-- EXCERPTED RECORDS --
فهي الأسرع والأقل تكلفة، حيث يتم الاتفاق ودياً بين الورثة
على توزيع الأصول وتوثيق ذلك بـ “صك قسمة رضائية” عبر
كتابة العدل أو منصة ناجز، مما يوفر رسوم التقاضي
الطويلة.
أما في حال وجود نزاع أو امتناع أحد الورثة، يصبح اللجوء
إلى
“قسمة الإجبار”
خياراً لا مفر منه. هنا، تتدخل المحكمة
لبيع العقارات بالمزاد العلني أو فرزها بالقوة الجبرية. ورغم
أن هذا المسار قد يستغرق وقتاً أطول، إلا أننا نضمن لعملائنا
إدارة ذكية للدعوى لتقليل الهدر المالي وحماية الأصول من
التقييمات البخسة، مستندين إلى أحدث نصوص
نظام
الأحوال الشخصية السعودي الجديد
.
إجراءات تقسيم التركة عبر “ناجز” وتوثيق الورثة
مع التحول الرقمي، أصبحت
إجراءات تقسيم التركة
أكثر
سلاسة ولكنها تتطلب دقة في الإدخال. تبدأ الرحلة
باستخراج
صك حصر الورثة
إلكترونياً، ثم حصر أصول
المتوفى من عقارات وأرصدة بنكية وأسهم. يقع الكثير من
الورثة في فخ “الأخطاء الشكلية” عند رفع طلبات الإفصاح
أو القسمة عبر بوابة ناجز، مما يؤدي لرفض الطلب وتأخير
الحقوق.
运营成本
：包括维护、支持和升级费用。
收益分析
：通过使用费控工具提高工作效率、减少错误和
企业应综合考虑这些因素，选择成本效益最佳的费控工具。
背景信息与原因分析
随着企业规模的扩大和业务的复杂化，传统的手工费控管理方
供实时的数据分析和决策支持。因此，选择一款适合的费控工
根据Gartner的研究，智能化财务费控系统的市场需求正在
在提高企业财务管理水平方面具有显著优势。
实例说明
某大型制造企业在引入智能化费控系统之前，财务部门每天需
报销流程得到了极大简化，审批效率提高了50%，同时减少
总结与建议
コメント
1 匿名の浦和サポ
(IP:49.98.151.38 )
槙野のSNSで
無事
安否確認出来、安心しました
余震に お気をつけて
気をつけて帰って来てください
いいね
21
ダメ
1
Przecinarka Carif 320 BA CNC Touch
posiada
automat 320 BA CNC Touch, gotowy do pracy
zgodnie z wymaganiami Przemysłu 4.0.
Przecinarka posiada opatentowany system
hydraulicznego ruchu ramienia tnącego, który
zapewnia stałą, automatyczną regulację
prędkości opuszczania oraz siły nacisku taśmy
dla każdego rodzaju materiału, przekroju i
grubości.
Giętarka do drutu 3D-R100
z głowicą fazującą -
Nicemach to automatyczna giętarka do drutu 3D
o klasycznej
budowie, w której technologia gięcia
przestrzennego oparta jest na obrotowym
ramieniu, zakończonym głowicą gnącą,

-- WORK ORDER --
The lines to return begin at the first line of the records and end at the line holding "المتوفى من عقارات"; please return them exactly, including both, and nothing beyond.

-- EXERCISE SOLUTION --
فهي الأسرع والأقل تكلفة، حيث يتم الاتفاق ودياً بين الورثة
على توزيع الأصول وتوثيق ذلك بـ “صك قسمة رضائية” عبر
كتابة العدل أو منصة ناجز، مما يوفر رسوم التقاضي
الطويلة.
أما في حال وجود نزاع أو امتناع أحد الورثة، يصبح اللجوء
إلى
“قسمة الإجبار”
خياراً لا مفر منه. هنا، تتدخل المحكمة
لبيع العقارات بالمزاد العلني أو فرزها بالقوة الجبرية. ورغم
أن هذا المسار قد يستغرق وقتاً أطول، إلا أننا نضمن لعملائنا
إدارة ذكية للدعوى لتقليل الهدر المالي وحماية الأصول من
التقييمات البخسة، مستندين إلى أحدث نصوص
نظام
الأحوال الشخصية السعودي الجديد
.
إجراءات تقسيم التركة عبر “ناجز” وتوثيق الورثة
مع التحول الرقمي، أصبحت
إجراءات تقسيم التركة
أكثر
سلاسة ولكنها تتطلب دقة في الإدخال. تبدأ الرحلة
باستخراج
صك حصر الورثة
إلكترونياً، ثم حصر أصول
المتوفى من عقارات وأرصدة بنكية وأسهم. يقع الكثير من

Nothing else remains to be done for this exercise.